WHAT YOU NEED TO DO> From the line that contains "Infekcje dróg oddechowych to dość powszechn" to the end of the entries, copy each line exactly, though the pictures stay out.

** DATA FOR REVIEW follows **

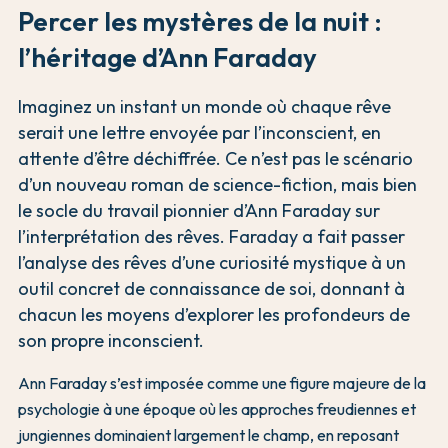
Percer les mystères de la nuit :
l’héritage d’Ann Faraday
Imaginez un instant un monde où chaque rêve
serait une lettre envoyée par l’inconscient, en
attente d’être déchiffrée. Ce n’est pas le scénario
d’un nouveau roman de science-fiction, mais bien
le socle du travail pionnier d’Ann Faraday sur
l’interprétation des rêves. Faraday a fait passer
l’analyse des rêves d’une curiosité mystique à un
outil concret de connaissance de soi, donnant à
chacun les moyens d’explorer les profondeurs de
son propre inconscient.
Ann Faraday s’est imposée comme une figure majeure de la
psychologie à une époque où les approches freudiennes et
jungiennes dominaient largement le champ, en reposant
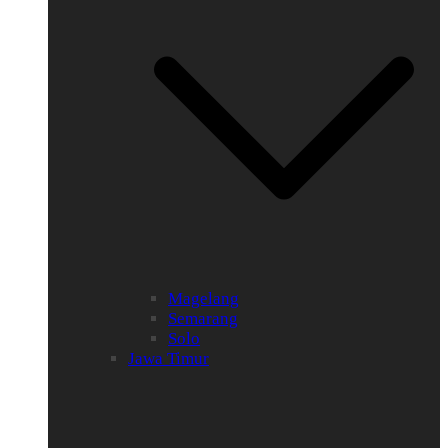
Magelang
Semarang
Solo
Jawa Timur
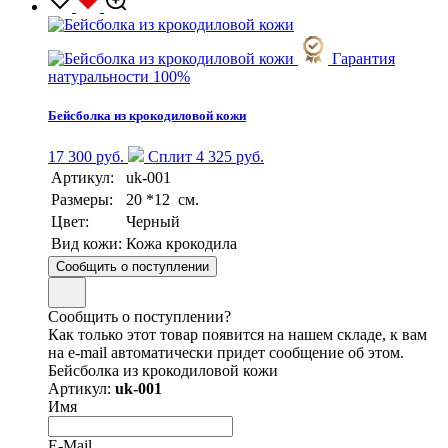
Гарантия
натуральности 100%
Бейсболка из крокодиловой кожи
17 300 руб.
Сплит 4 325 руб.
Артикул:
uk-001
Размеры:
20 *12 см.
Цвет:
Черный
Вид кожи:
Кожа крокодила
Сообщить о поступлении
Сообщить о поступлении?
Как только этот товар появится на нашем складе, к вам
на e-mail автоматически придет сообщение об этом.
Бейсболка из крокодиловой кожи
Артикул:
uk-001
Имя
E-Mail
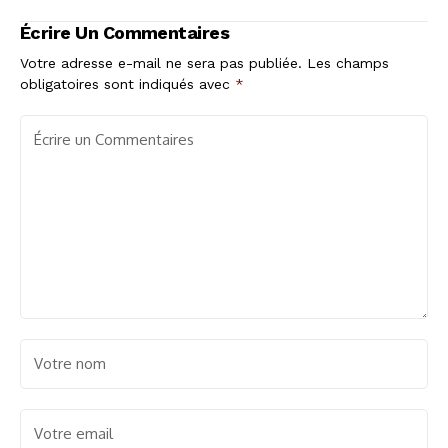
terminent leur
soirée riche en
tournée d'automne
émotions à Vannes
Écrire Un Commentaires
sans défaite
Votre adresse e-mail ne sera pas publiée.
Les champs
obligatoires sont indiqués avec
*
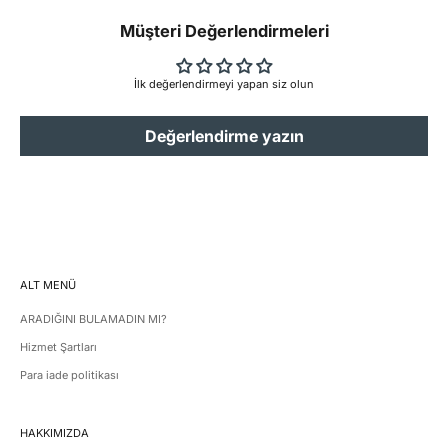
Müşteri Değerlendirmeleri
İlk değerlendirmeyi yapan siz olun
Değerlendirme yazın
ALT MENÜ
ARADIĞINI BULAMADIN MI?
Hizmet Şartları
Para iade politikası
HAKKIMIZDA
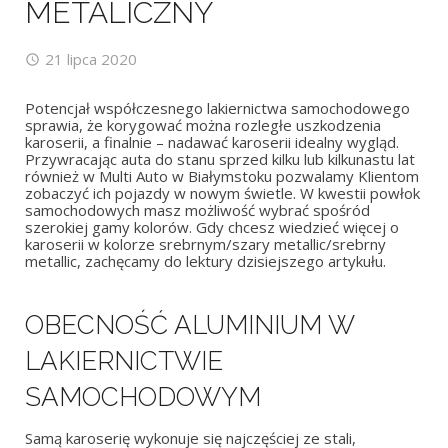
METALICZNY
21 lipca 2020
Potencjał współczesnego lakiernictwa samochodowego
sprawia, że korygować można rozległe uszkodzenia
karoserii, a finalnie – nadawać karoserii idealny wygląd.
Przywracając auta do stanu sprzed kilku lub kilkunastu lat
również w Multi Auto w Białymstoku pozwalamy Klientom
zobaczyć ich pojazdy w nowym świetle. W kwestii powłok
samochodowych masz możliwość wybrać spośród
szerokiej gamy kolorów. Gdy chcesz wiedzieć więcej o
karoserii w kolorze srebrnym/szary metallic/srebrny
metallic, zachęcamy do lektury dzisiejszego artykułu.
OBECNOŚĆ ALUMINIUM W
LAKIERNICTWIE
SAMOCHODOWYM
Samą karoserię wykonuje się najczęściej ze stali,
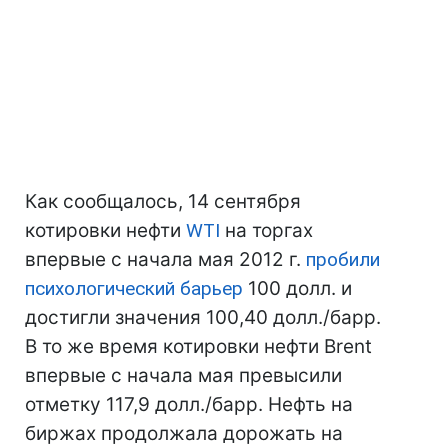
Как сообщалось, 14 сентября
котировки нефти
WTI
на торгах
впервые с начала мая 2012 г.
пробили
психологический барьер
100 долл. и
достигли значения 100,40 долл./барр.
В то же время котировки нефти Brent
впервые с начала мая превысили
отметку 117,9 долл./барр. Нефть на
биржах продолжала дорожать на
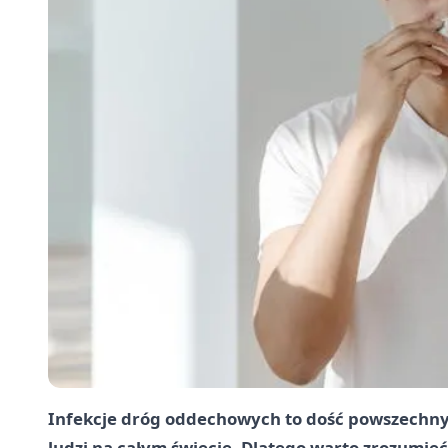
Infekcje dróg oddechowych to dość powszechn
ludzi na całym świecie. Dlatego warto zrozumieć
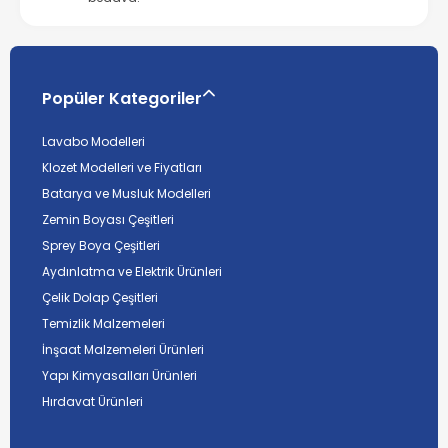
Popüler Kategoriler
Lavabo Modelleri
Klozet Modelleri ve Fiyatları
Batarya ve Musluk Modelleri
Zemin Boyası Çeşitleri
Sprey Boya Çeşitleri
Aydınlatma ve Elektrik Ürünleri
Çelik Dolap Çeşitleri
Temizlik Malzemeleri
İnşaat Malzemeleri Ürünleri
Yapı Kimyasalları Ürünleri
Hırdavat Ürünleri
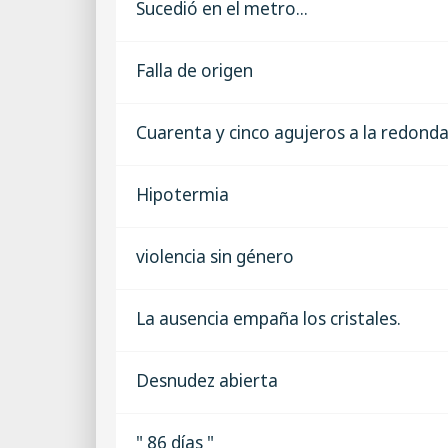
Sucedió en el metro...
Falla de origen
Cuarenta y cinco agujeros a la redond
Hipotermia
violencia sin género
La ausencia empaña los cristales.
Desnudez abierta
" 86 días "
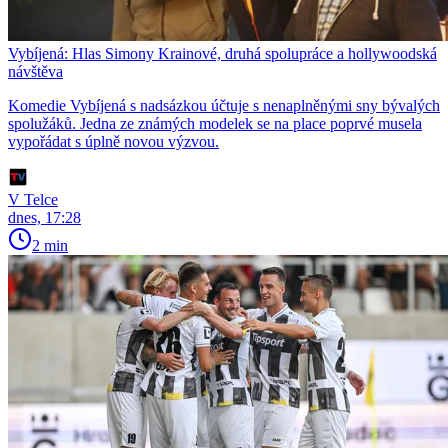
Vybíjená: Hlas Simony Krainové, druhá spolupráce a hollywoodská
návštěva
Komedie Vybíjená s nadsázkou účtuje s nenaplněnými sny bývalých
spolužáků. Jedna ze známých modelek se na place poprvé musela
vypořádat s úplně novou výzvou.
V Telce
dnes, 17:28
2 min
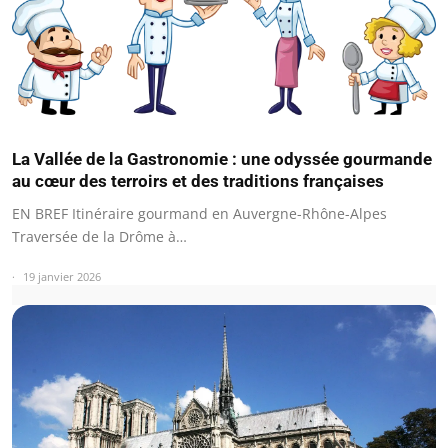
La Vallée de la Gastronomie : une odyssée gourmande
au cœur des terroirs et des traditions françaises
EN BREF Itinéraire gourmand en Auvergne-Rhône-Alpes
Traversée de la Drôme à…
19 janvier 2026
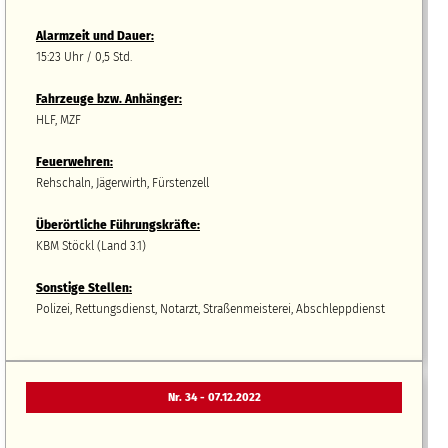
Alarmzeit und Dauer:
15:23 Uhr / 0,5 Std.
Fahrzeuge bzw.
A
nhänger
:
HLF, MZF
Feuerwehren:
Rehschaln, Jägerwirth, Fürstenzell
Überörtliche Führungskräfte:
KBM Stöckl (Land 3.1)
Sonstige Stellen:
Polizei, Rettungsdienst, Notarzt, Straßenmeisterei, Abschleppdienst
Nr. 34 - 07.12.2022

** End of DATA FOR REVIEW **

ANSWER SECTION>
Infekcje dróg oddechowych to dość powszechn
ludzi na całym świecie. Dlatego warto zrozumieć
Popüler Kategoriler
Lavabo Modelleri
Klozet Modelleri ve Fiyatları
Batarya ve Musluk Modelleri
Zemin Boyası Çeşitleri
Sprey Boya Çeşitleri
Aydınlatma ve Elektrik Ürünleri
Çelik Dolap Çeşitleri
Temizlik Malzemeleri
İnşaat Malzemeleri Ürünleri
Yapı Kimyasalları Ürünleri
Hırdavat Ürünleri
Sucedió en el metro...
Falla de origen
Cuarenta y cinco agujeros a la redond
Hipotermia
violencia sin género
La ausencia empaña los cristales.
Desnudez abierta
" 86 días "
Vybíjená: Hlas Simony Krainové, druhá spolupráce a hollywoodská
návštěva
Komedie Vybíjená s nadsázkou účtuje s nenaplněnými sny bývalých
spolužáků. Jedna ze známých modelek se na place poprvé musela
vypořádat s úplně novou výzvou.
V Telce
dnes, 17:28
2 min
La Vallée de la Gastronomie : une odyssée gourmande
au cœur des terroirs et des traditions françaises
EN BREF Itinéraire gourmand en Auvergne-Rhône-Alpes
Traversée de la Drôme à…
19 janvier 2026
Alarmzeit und Dauer:
15:23 Uhr / 0,5 Std.
Fahrzeuge bzw.
A
nhänger
:
HLF, MZF
Feuerwehren:
Rehschaln, Jägerwirth, Fürstenzell
Überörtliche Führungskräfte:
KBM Stöckl (Land 3.1)
Sonstige Stellen:
Polizei, Rettungsdienst, Notarzt, Straßenmeisterei, Abschleppdienst
Nr. 34 - 07.12.2022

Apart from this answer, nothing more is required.